I'm shown part of the function $g(x) = \sqrt{4x-3}$. Is it injective? I said yes as per definition if $f(x) = f(y)$, then $x =y$. Is this right?
Under what criteria is $g(x)$ bijective? For what domain and co domain does $g(x)$ meet this criteria? I'm totally lost on this one!
Find the inverse of $g(x)$, sketch the graph and explain how $g(x)$ and $g^{-1}(x)$ relate geometrically.
Any help on this is greatly appreciated.
On
It really makes no sense to ask whether a function is surjective if you don't have the codomain.
That is: you have something like $f(x)=\sqrt{4x-3}$. If you are working with real numbers, $x$ must be $\ge\frac34$ in order to the square root makes sense. Furthermore, the values that takes $f(x)$ are nonnegative.
So we can, in most cases, assume that the domain of $f$ is "as greatest as possible"; in this case, $[\frac34,\infty)$. But a function is not only an expression and a domain. It's a codomain, too.
The codomain is the set in which the values of $f$ lie. But this set can have more elements that $f$ never reaches.
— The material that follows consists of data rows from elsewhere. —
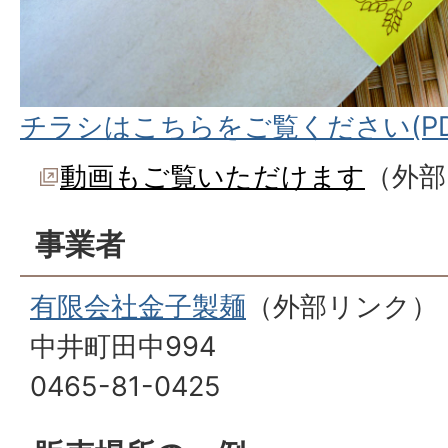
チラシはこちらをご覧ください(PDFフ
動画もご覧いただけます
（外部
事業者
有限会社金子製麺
（外部リンク）
中井町田中994
0465-81-0425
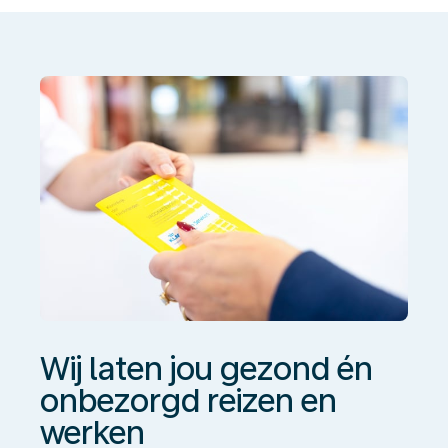
jou
gezond
én
onbezorgd
reizen
en
werken
Wij laten jou gezond én
onbezorgd reizen en
werken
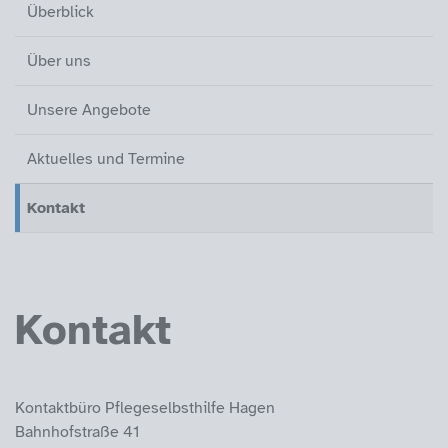
Überblick
Über uns
Unsere Angebote
Aktuelles und Termine
Kontakt (aktiv)
Überblick
Über uns
Unsere Angebote
Aktuelles und Termine
Kontakt
(aktiv)
Kontakt
Kontaktbüro Pflegeselbsthilfe Hagen
Bahnhofstraße 41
For example: for our $f(x)=\sqrt{4x-3}$, we can set $f:[\frac34,\infty)\to [0,\infty)$ and if $f$ is defined this way, $f$ is surjective. Because any element from $[0,\infty)$ (this is the codomain) is reached by $f$.
But if we set $f:[\frac34,\infty)\to\Bbb R$, then $f$ is not surjective, because $f$ does never take negative values.
A function is bijective if it is surjective and injective. A function is surjective if the range is the codomain, i.e. if every value in the codomain is the output of the function.
An inverse function is the function reflected trough $y=x$.